RECORDS FOR PROCESSING section start

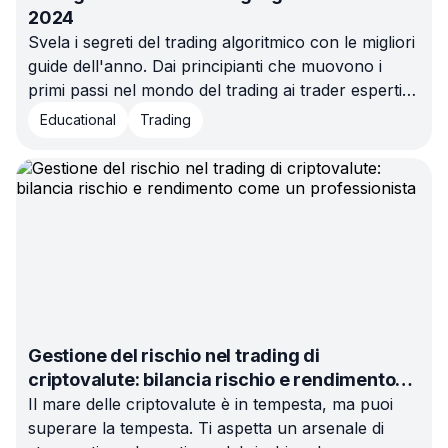
2024
Svela i segreti del trading algoritmico con le migliori
guide dell'anno. Dai principianti che muovono i
primi passi nel mondo del trading ai trader esperti
alla ricerca di nuove intuizioni, nella nostra
Educational
Trading
selezione dei sette migliori libri sul trading
algoritmico del 2024 c'è qualcosa per tutti!
Gestione del rischio nel trading di
criptovalute: bilancia rischio e rendimento
come un professionista
Il mare delle criptovalute è in tempesta, ma puoi
superare la tempesta. Ti aspetta un arsenale di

RECORDS FOR PROCESSING section end

#### [ABOUT THIS EXERCISE]
From the line containing "primi passi nel" through the final line of the listing above, retype every line exactly; leave out everything else.

#### [TASK RESULT]
primi passi nel mondo del trading ai trader esperti
alla ricerca di nuove intuizioni, nella nostra
Educational
Trading
selezione dei sette migliori libri sul trading
algoritmico del 2024 c'è qualcosa per tutti!
Gestione del rischio nel trading di
criptovalute: bilancia rischio e rendimento
come un professionista
Il mare delle criptovalute è in tempesta, ma puoi
superare la tempesta. Ti aspetta un arsenale di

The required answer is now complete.